--- Required action ---
Copy every line of the data that includes the string "pueden".

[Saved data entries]
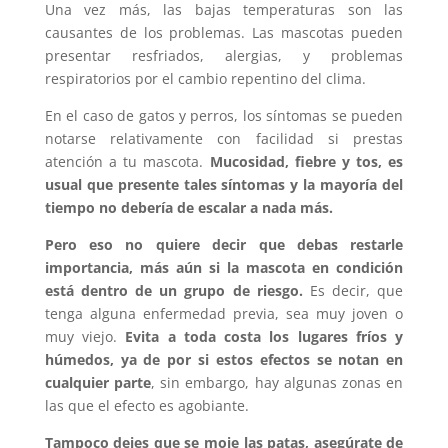
Una vez más, las bajas temperaturas son las
causantes de los problemas. Las mascotas pueden
presentar resfriados, alergias, y problemas
respiratorios por el cambio repentino del clima.
En el caso de gatos y perros, los síntomas se pueden
notarse relativamente con facilidad si prestas
atención a tu mascota.
Mucosidad, fiebre y tos, es
usual que presente tales síntomas y la mayoría del
tiempo no debería de escalar a nada más.
Pero eso no quiere decir que debas restarle
importancia, más aún si la mascota en condición
está dentro de un grupo de riesgo.
Es decir, que
tenga alguna enfermedad previa, sea muy joven o
muy viejo.
Evita a toda costa los lugares fríos y
húmedos, ya de por si estos efectos se notan en
cualquier parte
, sin embargo, hay algunas zonas en
las que el efecto es agobiante.
Tampoco dejes que se moje las patas, asegúrate de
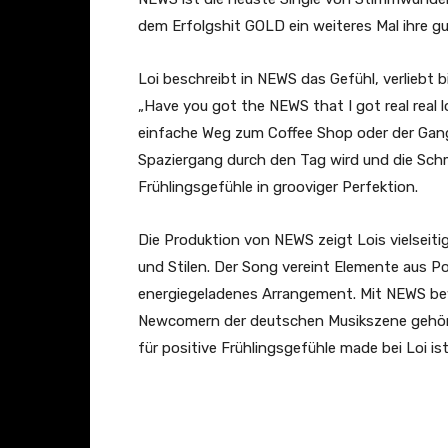
dem Erfolgshit GOLD ein weiteres Mal ihre g
Loi beschreibt in NEWS das Gefühl, verliebt
„Have you got the NEWS that I got real real l
einfache Weg zum Coffee Shop oder der Gan
Spaziergang durch den Tag wird und die Schm
Frühlingsgefühle in grooviger Perfektion.
Die Produktion von NEWS zeigt Lois vielseit
und Stilen. Der Song vereint Elemente aus P
energiegeladenes Arrangement. Mit NEWS bew
Newcomern der deutschen Musikszene gehört
für positive Frühlingsgefühle made bei Loi is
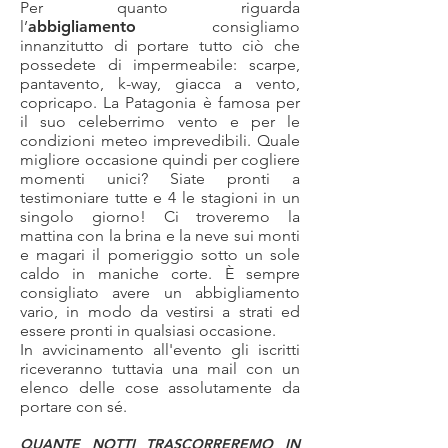
Per quanto riguarda
l’
abbigliamento
consigliamo
innanzitutto di portare tutto ciò che
possedete di impermeabile: scarpe,
pantavento, k-way, giacca a vento,
copricapo. La Patagonia è famosa per
il suo celeberrimo vento e per le
condizioni meteo imprevedibili. Quale
migliore occasione quindi per cogliere
momenti unici? Siate pronti a
testimoniare tutte e 4 le stagioni in un
singolo giorno! Ci troveremo la
mattina con la brina e la neve sui monti
e magari il pomeriggio sotto un sole
caldo in maniche corte. È sempre
consigliato avere un abbigliamento
vario, in modo da vestirsi a strati ed
essere pronti in qualsiasi occasione.
In avvicinamento all'evento gli iscritti
riceveranno tuttavia una mail con un
elenco delle cose assolutamente da
portare con sé.
QUANTE NOTTI TRASCORREREMO IN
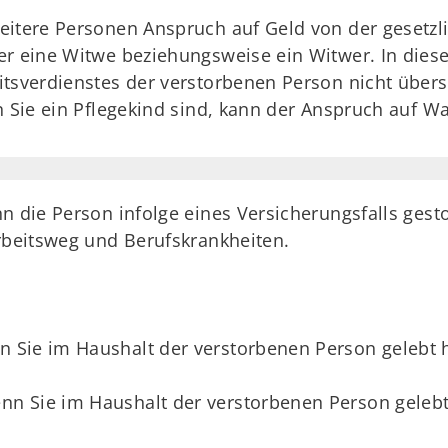
eitere Personen Anspruch auf Geld von der gesetzl
er eine Witwe beziehungsweise ein Witwer. In dies
itsverdienstes der verstorbenen Person nicht übers
n Sie ein Pflegekind sind, kann der Anspruch auf Wa
n die Person infolge eines Versicherungsfalls gest
Arbeitsweg und Berufskrankheiten.
nn Sie im Haushalt der verstorbenen Person gelebt
enn Sie im Haushalt der verstorbenen Person geleb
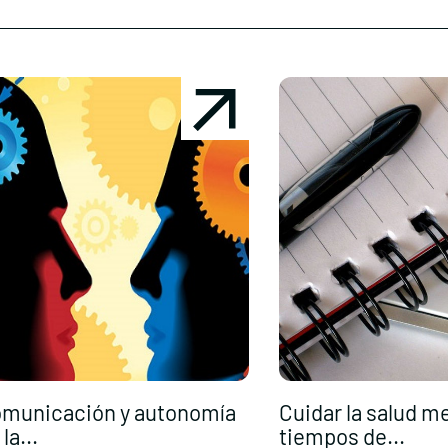
municación y autonomía
Cuidar la salud m
la...
tiempos de...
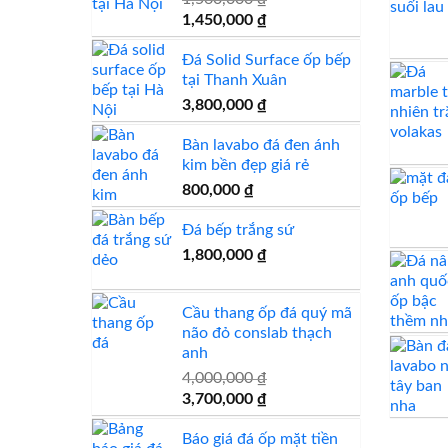
Giá
Giá
1,450,000
₫
gốc
hiện
Đá Solid Surface ốp bếp
là:
tại
tại Thanh Xuân
1,560,000 ₫.
là:
1,450,000 ₫.
3,800,000
₫
Bàn lavabo đá đen ánh
kim bền đẹp giá rẻ
800,000
₫
Đá bếp trắng sứ
1,800,000
₫
Cầu thang ốp đá quý mã
não đỏ conslab thạch
anh
4,000,000
₫
Giá
Giá
3,700,000
₫
gốc
hiện
Báo giá đá ốp mặt tiền
là:
tại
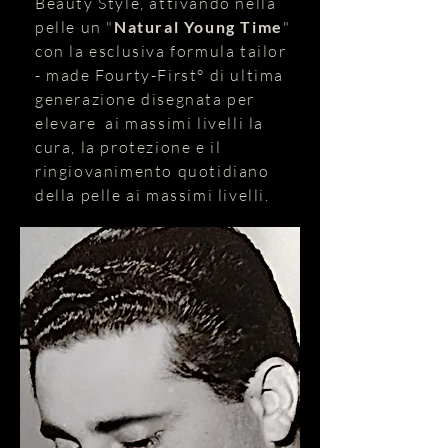
Beauty Style, attivando nella
pelle un "
Natural Young Time
"
con la esclusiva formula tailor
- made Fourty-First° di ultima
generazione disegnata per
elevare ai massimi livelli la
cura, la protezione e il
ringiovanimento quotidiano
della pelle ai massimi livelli.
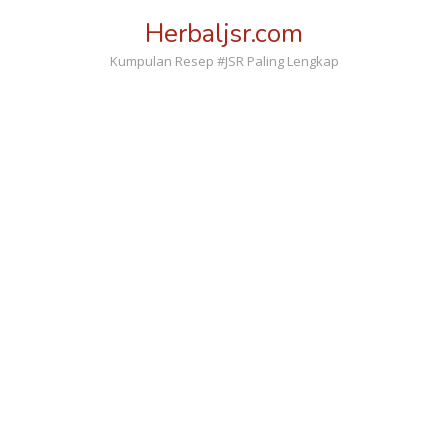
Loncat
Herbaljsr.com
ke
konten
Kumpulan Resep #JSR Paling Lengkap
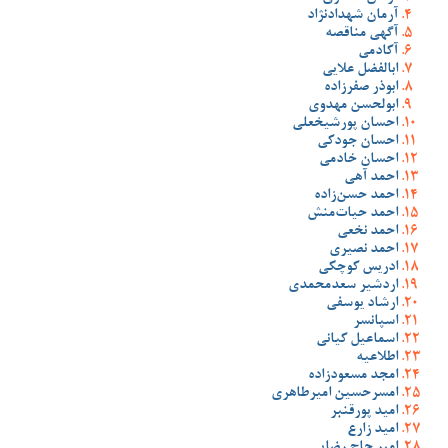
آرمان شهدادنژاد
آگهی مناقصه
آکادمی
ابالفضل علایی
ابوذر صفرزاده
ابولحسن مهدوی
احسان پورشیخعلی
احسان جودکی
احسان خادمی
احمد آهی
احمد حسن‌زاده
احمد حیات‌منش
احمد نخعی
احمد نصیری
ادریس کوچکی
اردشیر سعدمحمدی
ارشاد یوسفی
اسپانسر
اسماعیل کیانی
اطلاعیه
امجد مسعودزاده
امسرحسین امیرطاهری
امید پورقنبر
امید زارع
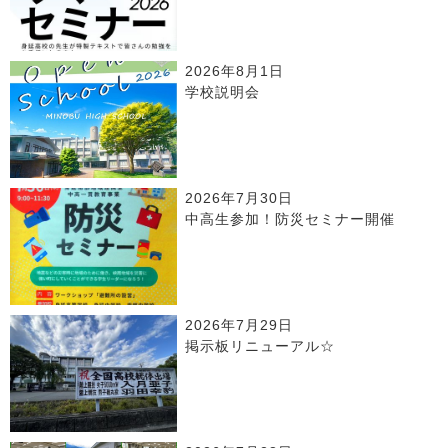
2026年8月1日
学校説明会
2026年7月30日
中高生参加！防災セミナー開催
2026年7月29日
掲示板リニューアル☆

--- Expected answer ---
causantes de los problemas. Las mascotas pueden
En el caso de gatos y perros, los síntomas se pueden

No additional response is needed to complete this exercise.